Как мы страдали, когда по окончании, внезапном, раздались любезные аплодисменты! Ревниво смотрели мы на старую волшебницу, платочком вытиравшую лицо, на ее худую, желтую руку, несшую ко рту чашку остывшего чая, кивавшую соседке-даме, – улыбавшуюся, отдыхавшую перед следующей сказкой. (Отдыхать! Это было нам, юным, непонятно – разве можно отдыхать от такого? Оно же само есть от в с е г о отдых! ) Загадка от загадок… Богатство и бедность, старость и молодость, красота и безобразие – это и было то, о чем, в колдовском разнообразии сочетаний, говорится в сказках. Да, но ведь всего этого никто, может быть, не понимал в той гостиной, кроме нас! Тут начиналась ревность. Мы чувствовали эту сказочницу своей, для нас она говорила – это нам было так явно… А между тем она о нас не знала совсем – не узнает. Она встанет и уйдет, хозяева проводят ее до дверей. Может быть, и заплатят ей

– за сказку. Она ведь, наверное, живет этим? А она могла бы полюбить нас, и может быть, – понять? И мы бы ее любили…
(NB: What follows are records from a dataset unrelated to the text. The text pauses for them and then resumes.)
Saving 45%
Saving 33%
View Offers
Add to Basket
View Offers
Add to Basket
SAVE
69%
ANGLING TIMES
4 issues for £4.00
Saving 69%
Говор гостиной стихал. Она продолжала.

Сказка шла за сказкой, и, может быть, толстокожесть слушателей даже и пронизалась чем-то в тот вечер? Как блистали старые глаза на помолодевшем чудесном лице! Это была импровизация? Или во вдохновении рассказа сплетались неведомые нам легенды, германские (но сколько мы их знали! ) – с вымыслом, и в комнате возникали новые очертания сказочных призраков, новые сочетания все той же древней фабулы об испытаниях, разлуках, мужестве и надежде, о расцвете и отцветании, о выполненных заветах и обещаниях – и о мраке злой воли, мщении и зависти, о заточеньях, предательствах, гибели… Наконец, устав, она смолкла. Ее благодарили, а она, еще светясь, остывала. Сейчас наступит ее телесная старость, отступившая на время ее труда!
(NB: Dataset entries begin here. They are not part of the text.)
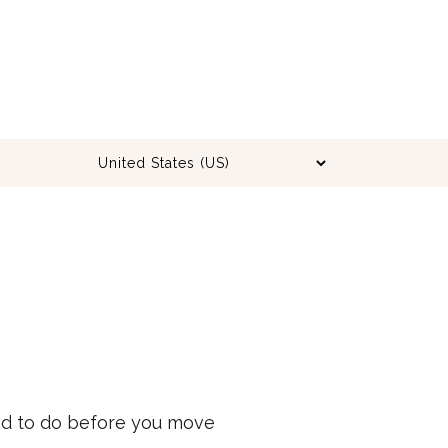
eed to do before you move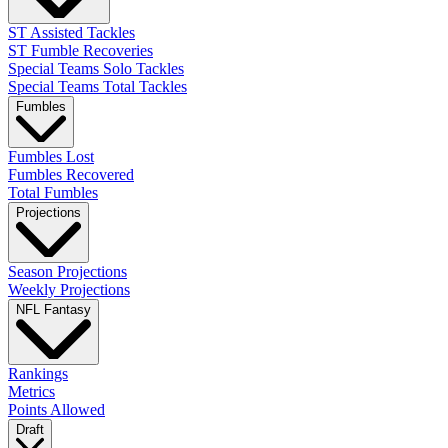
ST Assisted Tackles
ST Fumble Recoveries
Special Teams Solo Tackles
Special Teams Total Tackles
Fumbles
Fumbles Lost
Fumbles Recovered
Total Fumbles
Projections
Season Projections
Weekly Projections
NFL Fantasy
Rankings
Metrics
Points Allowed
Draft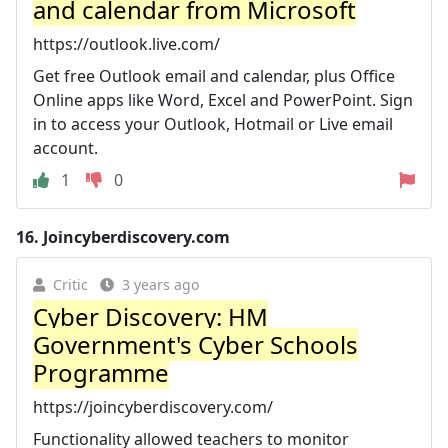
and calendar from Microsoft
https://outlook.live.com/
Get free Outlook email and calendar, plus Office
Online apps like Word, Excel and PowerPoint. Sign
in to access your Outlook, Hotmail or Live email
account.
1
0
16.
Joincyberdiscovery.com
Critic
3 years ago
Cyber Discovery: HM
Government's Cyber Schools
Programme
https://joincyberdiscovery.com/
Functionality allowed teachers to monitor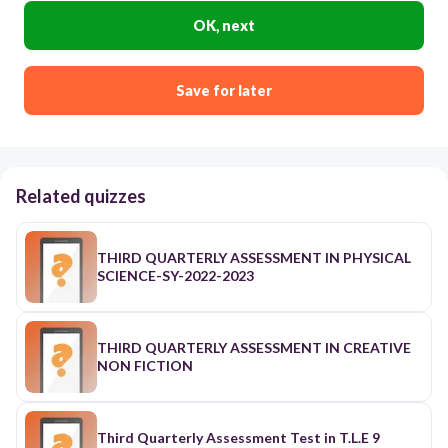
OK, next
Save for later
Related quizzes
THIRD QUARTERLY ASSESSMENT IN PHYSICAL
SCIENCE-SY-2022-2023
THIRD QUARTERLY ASSESSMENT IN CREATIVE
NON FICTION
Third Quarterly Assessment Test in T.L.E 9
Серая, еще не белая голова, старомодная, но небрежная прическа, – точно сами волосы на такой голове превращались во что-то, освобождались; худые плечи и руки, старенькое черное платьице, только что бывшее почти «королевским», пока она говорила… И ее уход назад, в ее одинокую комнату

– со старым кофейником? любимой кошкой? Усталость членов, голоса, рушение в сон… Разве можно позабыть тебя, Сказочница?!

Мы возвращались с фрау пастор по темным уличкам, взволнованные, отдохнувшие и уставшие, жадно расспрашивая о старой фее. Да, она живет этим, одинокая давно уже. Это – ее хлеб…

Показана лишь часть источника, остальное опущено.